Jean-François Lisée, qui conseille Pauline Marois à l'occasion, estime que les péquistes devraient accepter le Plan Marois parce que c'est un moyen de sortir de «l'immobilisme». Les demandes formulées par un gouvernement péquiste pourraient embarrasser un futur gouvernement dirigé par Michael Ignatieff qui rejette toute cession de pouvoirs au Québec. M. Ignatieff a eu le mérite d'être clair, selon M. Lisée. «Le magasin général est fermé, comme disait Jean Chrétien.»
Une bonne partie du Plan Marois se retrouve en toutes lettres dans le programme de l'ADQ, a reconnu Jean-François Lisée. «Lorsque l'ADQ a raison, on ne va pas dire qu'ils ont tort.
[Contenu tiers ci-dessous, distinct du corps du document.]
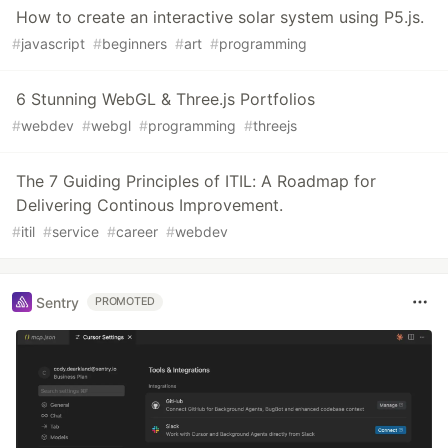
How to create an interactive solar system using P5.js.
#
javascript
#
beginners
#
art
#
programming
6 Stunning WebGL & Three.js Portfolios
#
webdev
#
webgl
#
programming
#
threejs
The 7 Guiding Principles of ITIL: A Roadmap for
Delivering Continous Improvement.
#
itil
#
service
#
career
#
webdev
Sentry
PROMOTED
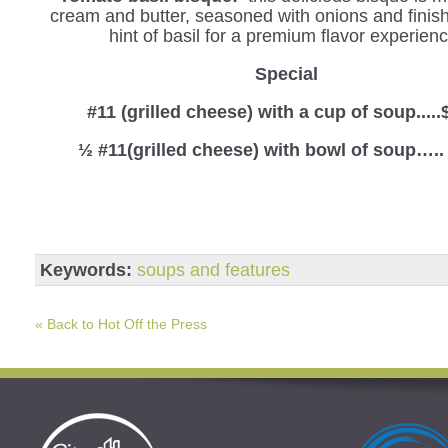
cream and butter, seasoned with onions and finis
hint of basil for a premium flavor experienc
Special
#11 (grilled cheese) with a cup of soup.....
½ #11(grilled cheese) with bowl of soup…..
Keywords:
soups and features
« Back to Hot Off the Press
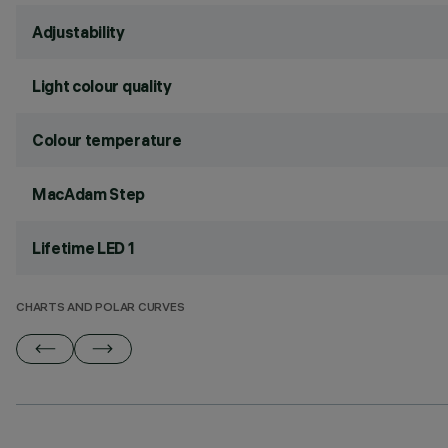
Adjustability
Light colour quality
Colour temperature
MacAdam Step
Lifetime LED 1
CHARTS AND POLAR CURVES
Ce n'est pas parce que George Bush aime Céline Dion qu'il faut brûler ses disques.»
«Quoi qu'il arrive, notre objectif, c'est de faire la souveraineté. Et ce qui est sous-entendu, c'est qu'on espère que ça va générer une soif de souveraineté», a souligné le stratège.
L'ancien ministre des Affaires intergouvernementales canadiennes Benoît Pelletier, maintenant professeur titulaire à l'Université d'Ottawa, juge que le plan présenté par Pauline Marois est «une démarche légitime» en ce qui touche à l'exercice des compétences du Québec. «La démarche de bien asseoir l'autonomie du Québec est la bienvenue», a-t-il livré au Devoir. «Globalement, elle se rapproche beaucoup de l'autonomisme de Mario Dumont» et aussi «de l'affirmation nationale de Pierre Marc Johnson».
Mais quand la chef péquiste dit vouloir «ouvrir des fronts» avec Ottawa pour réclamer de nouveaux pouvoirs, elle fait fausse route. «La population n'aime pas les conflits érigés en stratégie gouvernementale», juge Benoît Pelletier.
Chaque fois que le gouvernement Charest a dénoncé les interventions du fédéral, une certaine partie de la population manifestait de la lassitude devant ces querelles, a relaté l'ancien ministre. Pauline Marois «devra aussi composer avec cette lassitude», croit Benoît Pelletier.
Ce plan sera discuté lors de la conférence nationale des présidentes et des présidents (CNPP) du PQ samedi à Rivière-du-Loup.